While walking along a driveway in September 2009, an almost 1,000-pound tree limb fell from about 40 feet in the air, knocking her unconscious and leaving her with a massive concussion, brain bleeding and a broken neck.
Within the subsequent several months, she was forced to resign from her job and divorced her husband, who was being unfaithful.
Earlier this month, Siefkas officially released a 276-page sequel to the first book titled “With New Eyes: The Power of Perspective,” published by marketing company and publishing service Wheatmark.
Whereas the first memoir followed Siefkas from fall 2009 to summer 2010, through recovery, the second follows her from summer 2010 to spring 2011, through rebuilding — returning to her childhood home, plunging into the dating world, revisiting old flames, selling her first home, jumping out of a plane and traveling solo to South America.
Siefkas adapted both books from journal entries, so they feature vignettes rather than traditional chapters as well as what she describes as “sassy humor.”
Since the time period covered in the books, Siefkas has met “Mr. Right” and has enlisted a company to help turn her first book into a screenplay and shop it around to television networks, with the aim of turning it into a television movie.
In this second book, you talk about “architecting life 2.0.” Explain that.
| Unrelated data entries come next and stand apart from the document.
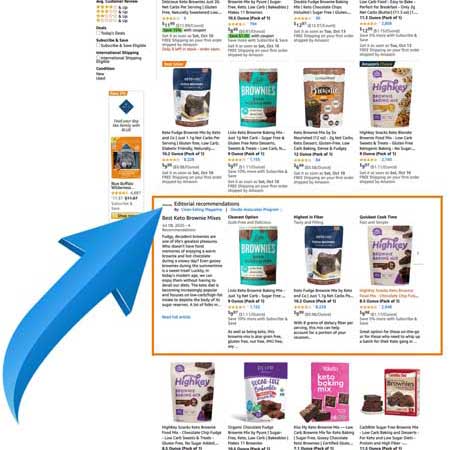 What are the coordinates of `box` in the screenshot? It's located at (145, 348). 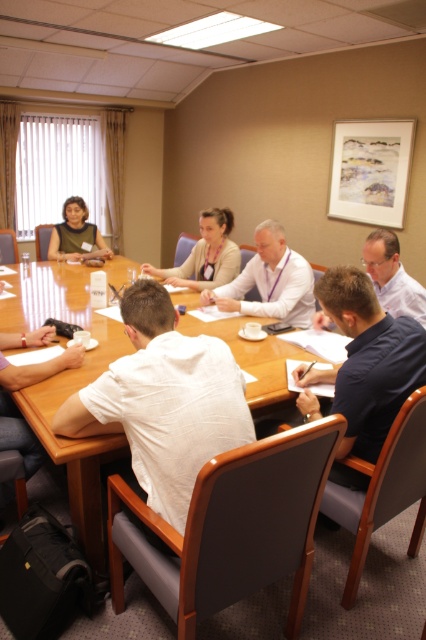 Question: Which point is closer to the camera?

Choices:
 (A) light blue shirt at center
 (B) wooden table at center
 (C) dark blue shirt at lower right

Answer: (B)

Question: Which point is farther from the camera taking this photo?

Choices:
 (A) (100, 241)
 (B) (342, 477)

Answer: (A)

Question: Can you confirm if white shirt at center is bigger than matte beige sweater at center?

Choices:
 (A) yes
 (B) no

Answer: (B)

Question: Is dark blue shirt at lower right bigger than white shirt at center?

Choices:
 (A) no
 (B) yes

Answer: (B)

Question: Among these objects, which one is farthest from the camera?

Choices:
 (A) wooden table at center
 (B) matte black shirt at upper left
 (C) matte beige sweater at center

Answer: (B)

Question: Is white shirt at center positioned behind light blue shirt at center?

Choices:
 (A) no
 (B) yes

Answer: (B) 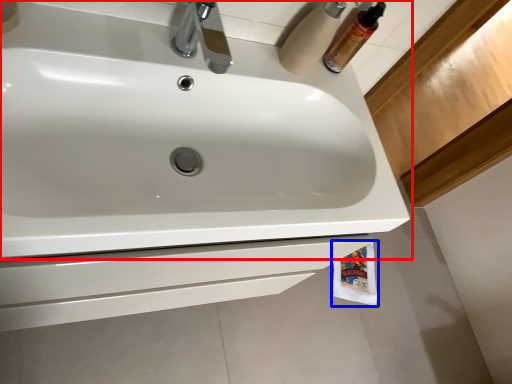 Question: Which object is further to the camera taking this photo, sink (highlighted by a red box) or toilet paper (highlighted by a blue box)?

Choices:
 (A) sink
 (B) toilet paper

Answer: (B)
I had real opportunity to redesign a new life, and I call this redesign of a new life “life 2.0.” It’s very similar to software updates that, in day and age, are flying across our iPhones or our laptops on a daily basis, and just like software, life needs to have these frequent updates to either remove bugs or fix the course that you are on, and in my case, it was a complete overhaul. So the second book talks about “architecting life 2.0,” and it’s geared for really anyone who is at a crossroads at his or her life. You don’t necessarily need to read the first book, as I give a very exciting recap in the first vignette about what has happened.
How else would you describe the book?
“With New Eyes” is a combination of Cheryl Strayed’s “Wild” — although I didn’t walk a 1,000-plus mile hike, I did travel alone and actively seek adventure to tap into that power of perceptive — and there’s also a bit of Elizabeth Gilbert’s “Eat, Pray, Love,” because that was a self-discovery journey, where she was looking for clarity.
What do you want people to take away?
The central message of the book is the power of perspective, and that’s the subtitle of the book — “With New Eyes: The Power of Perspective” — and what I have carried over from the first book is this mantra that I call “look up.” And “look” [and] “up” are two very wise words that I have used not only through recovering from the tremendous loss of three things simultaneously, but also even now to this day, whether I’m going to Costco, I’m in a line at TSA at an airport or I get in a fender-bender.